Stored data entries:
+ + + + +
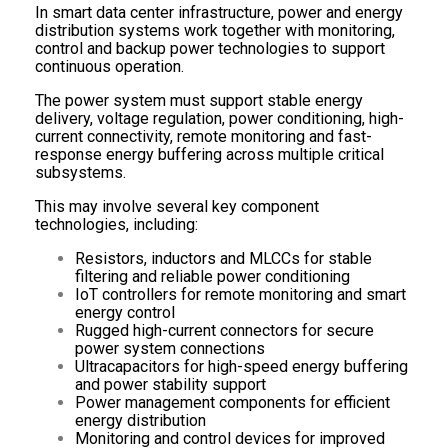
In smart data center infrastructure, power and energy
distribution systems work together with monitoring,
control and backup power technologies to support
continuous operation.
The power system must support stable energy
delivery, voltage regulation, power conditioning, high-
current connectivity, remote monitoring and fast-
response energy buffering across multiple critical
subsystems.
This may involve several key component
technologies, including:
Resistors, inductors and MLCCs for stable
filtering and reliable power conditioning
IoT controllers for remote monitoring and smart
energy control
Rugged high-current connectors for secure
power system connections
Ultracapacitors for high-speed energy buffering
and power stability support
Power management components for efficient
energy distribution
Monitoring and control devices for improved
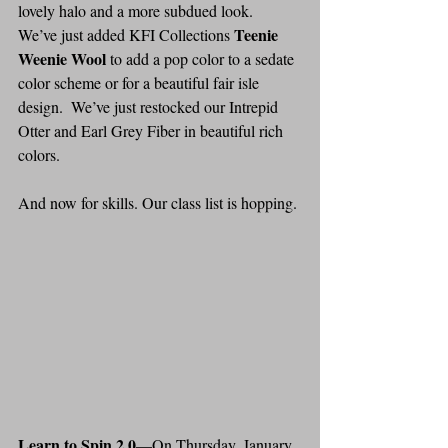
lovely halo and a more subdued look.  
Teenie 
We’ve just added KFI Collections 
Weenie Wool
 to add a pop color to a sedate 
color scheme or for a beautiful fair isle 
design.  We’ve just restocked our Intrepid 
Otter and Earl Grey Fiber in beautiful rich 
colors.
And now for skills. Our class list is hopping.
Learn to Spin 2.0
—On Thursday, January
+ + + + +
WORK REQUIRED |
Write the records out again in full, exactly, and skip every picture.

WRITTEN RESPONSE |
In smart data center infrastructure, power and energy
distribution systems work together with monitoring,
control and backup power technologies to support
continuous operation.
The power system must support stable energy
delivery, voltage regulation, power conditioning, high-
current connectivity, remote monitoring and fast-
response energy buffering across multiple critical
subsystems.
This may involve several key component
technologies, including:
Resistors, inductors and MLCCs for stable
filtering and reliable power conditioning
IoT controllers for remote monitoring and smart
energy control
Rugged high-current connectors for secure
power system connections
Ultracapacitors for high-speed energy buffering
and power stability support
Power management components for efficient
energy distribution
Monitoring and control devices for improved
lovely halo and a more subdued look.  
Teenie 
We’ve just added KFI Collections 
Weenie Wool
 to add a pop color to a sedate 
color scheme or for a beautiful fair isle 
design.  We’ve just restocked our Intrepid 
Otter and Earl Grey Fiber in beautiful rich 
colors.
And now for skills. Our class list is hopping.
Learn to Spin 2.0
—On Thursday, January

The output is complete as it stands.